By Gregory Crofton
Many people today have no idea who Marlon Brando was. But to older generations around the world, Brando was it, the actor’s actor. Magnetic on screen, he revolutionized his profession by replacing tired techniques with a more realistic approach taught to him by Stella Adler.
Brando was also a private man who tabloid reporters chased after, eager to snatch up and publish any detail about his personal life. Celebrity and fame pained him for a number of reasons, one being that it made observing others, one of his favorite pastimes, more difficult.
LISTEN TO ME ME MARLON, made by Showtime Documentary Films in concert with Brando Enterprises, is a journey most fans would never expect to be invited to take – listening to the best of hundreds of hours of his personal recordings, an audio diary of sorts. Why would Brando, even posthumously, want these things broadcast to the public? It’s not clear that he did, but Brando Enterprises decided to release a documentary to coincide with the 10-year anniversary of his death. He died in 2004 at the age of 80.

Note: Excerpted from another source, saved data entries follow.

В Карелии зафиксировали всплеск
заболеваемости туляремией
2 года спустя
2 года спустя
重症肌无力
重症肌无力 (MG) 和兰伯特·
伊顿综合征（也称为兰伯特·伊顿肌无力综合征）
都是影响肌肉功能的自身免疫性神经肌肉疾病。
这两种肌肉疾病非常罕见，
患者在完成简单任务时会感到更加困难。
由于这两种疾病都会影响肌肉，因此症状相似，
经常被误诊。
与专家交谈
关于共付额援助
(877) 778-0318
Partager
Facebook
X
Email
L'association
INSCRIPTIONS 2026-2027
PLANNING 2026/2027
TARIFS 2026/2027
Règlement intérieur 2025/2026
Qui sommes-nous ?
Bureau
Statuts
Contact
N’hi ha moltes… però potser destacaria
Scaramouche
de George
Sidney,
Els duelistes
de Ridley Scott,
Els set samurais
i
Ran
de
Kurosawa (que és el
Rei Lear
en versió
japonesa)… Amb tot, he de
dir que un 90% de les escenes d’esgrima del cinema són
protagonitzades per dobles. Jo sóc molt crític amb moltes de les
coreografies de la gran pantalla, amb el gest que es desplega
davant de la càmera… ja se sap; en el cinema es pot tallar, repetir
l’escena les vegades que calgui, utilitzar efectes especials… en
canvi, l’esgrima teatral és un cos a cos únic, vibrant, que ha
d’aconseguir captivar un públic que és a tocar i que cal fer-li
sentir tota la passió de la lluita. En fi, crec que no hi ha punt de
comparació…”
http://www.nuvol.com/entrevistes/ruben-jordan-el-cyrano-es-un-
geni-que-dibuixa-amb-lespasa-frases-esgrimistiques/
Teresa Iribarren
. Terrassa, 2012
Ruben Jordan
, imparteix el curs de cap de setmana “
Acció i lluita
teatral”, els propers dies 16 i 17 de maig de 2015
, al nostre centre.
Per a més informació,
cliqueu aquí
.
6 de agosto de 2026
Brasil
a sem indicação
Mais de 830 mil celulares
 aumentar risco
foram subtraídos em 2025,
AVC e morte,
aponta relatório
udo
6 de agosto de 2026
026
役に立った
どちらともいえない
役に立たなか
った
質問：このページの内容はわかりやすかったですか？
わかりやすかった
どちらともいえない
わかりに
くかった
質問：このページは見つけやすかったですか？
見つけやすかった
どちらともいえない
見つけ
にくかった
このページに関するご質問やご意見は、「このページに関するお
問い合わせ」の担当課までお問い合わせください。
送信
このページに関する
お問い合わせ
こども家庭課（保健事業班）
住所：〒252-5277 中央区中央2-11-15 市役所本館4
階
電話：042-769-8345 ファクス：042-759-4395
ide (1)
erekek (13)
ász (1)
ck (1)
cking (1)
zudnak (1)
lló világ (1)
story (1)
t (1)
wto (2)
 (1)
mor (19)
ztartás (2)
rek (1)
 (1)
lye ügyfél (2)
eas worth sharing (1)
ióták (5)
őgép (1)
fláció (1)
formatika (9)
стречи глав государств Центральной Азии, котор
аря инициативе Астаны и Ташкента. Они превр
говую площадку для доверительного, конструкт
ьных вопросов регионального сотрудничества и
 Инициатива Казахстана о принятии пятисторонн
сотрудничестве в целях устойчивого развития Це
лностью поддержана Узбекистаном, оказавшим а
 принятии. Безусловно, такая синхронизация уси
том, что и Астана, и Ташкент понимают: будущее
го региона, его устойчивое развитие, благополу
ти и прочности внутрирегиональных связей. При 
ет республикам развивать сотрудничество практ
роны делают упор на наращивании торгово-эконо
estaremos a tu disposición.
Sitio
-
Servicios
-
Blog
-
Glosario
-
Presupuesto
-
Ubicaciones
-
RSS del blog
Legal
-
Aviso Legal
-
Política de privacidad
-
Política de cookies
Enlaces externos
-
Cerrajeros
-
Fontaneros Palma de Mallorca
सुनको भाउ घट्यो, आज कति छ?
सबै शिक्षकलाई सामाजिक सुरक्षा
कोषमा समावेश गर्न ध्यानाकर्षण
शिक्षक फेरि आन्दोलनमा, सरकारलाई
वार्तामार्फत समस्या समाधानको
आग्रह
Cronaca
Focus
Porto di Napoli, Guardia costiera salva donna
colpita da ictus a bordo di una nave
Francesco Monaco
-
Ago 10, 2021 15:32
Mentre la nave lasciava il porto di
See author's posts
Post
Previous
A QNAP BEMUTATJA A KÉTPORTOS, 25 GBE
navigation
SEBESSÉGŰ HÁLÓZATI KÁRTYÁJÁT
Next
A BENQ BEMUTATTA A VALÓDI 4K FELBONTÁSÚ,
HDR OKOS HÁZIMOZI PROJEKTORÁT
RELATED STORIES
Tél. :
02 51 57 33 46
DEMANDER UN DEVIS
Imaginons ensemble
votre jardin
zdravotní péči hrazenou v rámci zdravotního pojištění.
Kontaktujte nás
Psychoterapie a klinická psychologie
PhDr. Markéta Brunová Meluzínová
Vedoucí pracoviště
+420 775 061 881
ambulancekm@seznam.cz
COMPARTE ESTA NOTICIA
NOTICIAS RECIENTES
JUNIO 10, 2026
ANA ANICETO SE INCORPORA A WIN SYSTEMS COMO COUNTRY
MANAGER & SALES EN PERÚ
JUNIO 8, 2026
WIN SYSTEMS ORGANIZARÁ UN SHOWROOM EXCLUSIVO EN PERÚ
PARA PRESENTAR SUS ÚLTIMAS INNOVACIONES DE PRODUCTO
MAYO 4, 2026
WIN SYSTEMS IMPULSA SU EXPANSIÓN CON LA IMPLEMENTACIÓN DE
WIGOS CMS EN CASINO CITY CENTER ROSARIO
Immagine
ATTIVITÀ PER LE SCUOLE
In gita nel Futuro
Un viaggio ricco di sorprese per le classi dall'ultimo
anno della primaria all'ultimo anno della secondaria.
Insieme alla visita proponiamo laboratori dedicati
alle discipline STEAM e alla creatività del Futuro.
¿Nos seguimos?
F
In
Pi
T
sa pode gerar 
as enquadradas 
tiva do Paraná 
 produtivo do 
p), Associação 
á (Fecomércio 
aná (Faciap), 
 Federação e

What you get is Brando’s story told in his own words, a technique documentary filmmakers are gravitating to more frequently. The audio, pieced together from 300 hours of recordings, is coupled with images and a stirring soundtrack. Some of the images are re-creations – set builders assembled a facsimile of Brando’s living room in a London studio – others are archival film and television clips.
The doc is mesmerizing at times, though for non-Brando fans, it may prove to be a slog. The audio can be difficult to hear. However the end result is inspiring, especially if you love Hollywood movies and are curious about the acting profession.
“Never let the audience know how it’s going to come out. Get them on your time,” says Brando in the film. He continues: “You want to stop that movement from the popcorn to the mouth. Get people to stop chewing. The truth will do that. When it’s right it’s right. You can feel it in your bones. Then you feel whole. Then you feel good.”
The documentary wades through his long career effortlessly, providing interesting facts along the way like how he was paid $14 million for 12 days of work on SUPERMAN, and how he rewrote his character for Francis Ford Coppola’s APOCALYPSE NOW. The movie also opens and closes with a digital version of Brando. Sometime in the late 90s his head and face were digitized. Director Stevan Riley, who also wrote and edited the film, combines computer graphics with some of this face mapping to bring a greenish-blue disembodied Brando to the silver screen. It is haunting.